**WHAT YOU NEED TO DO:** Go through the entries below, count every line with the string "sobre", and answer with only that number.

** RECORDS TO USE follows **

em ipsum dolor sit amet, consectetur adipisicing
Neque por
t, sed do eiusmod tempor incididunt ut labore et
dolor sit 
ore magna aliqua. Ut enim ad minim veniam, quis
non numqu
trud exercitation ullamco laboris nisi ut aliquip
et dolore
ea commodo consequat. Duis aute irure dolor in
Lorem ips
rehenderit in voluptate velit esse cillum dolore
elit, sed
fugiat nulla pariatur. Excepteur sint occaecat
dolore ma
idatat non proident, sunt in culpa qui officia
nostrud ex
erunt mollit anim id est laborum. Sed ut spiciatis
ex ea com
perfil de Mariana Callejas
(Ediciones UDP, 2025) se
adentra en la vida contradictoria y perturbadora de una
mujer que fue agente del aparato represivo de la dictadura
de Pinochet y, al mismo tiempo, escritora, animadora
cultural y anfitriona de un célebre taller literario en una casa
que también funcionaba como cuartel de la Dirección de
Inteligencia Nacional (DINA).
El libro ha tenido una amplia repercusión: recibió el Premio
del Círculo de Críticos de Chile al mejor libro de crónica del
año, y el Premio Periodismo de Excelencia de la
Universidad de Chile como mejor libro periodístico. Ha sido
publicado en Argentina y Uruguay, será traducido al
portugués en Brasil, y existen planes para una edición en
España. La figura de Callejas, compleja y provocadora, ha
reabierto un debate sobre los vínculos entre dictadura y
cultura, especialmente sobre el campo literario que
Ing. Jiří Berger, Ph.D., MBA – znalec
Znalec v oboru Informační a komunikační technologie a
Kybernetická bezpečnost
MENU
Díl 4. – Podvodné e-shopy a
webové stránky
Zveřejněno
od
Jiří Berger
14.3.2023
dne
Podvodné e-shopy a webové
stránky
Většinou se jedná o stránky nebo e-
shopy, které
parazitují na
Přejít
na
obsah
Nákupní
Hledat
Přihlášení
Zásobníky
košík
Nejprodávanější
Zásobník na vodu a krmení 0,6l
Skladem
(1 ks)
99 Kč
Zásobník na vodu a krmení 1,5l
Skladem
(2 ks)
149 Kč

** End of RECORDS TO USE **

**PROBLEM SOLUTION:** 2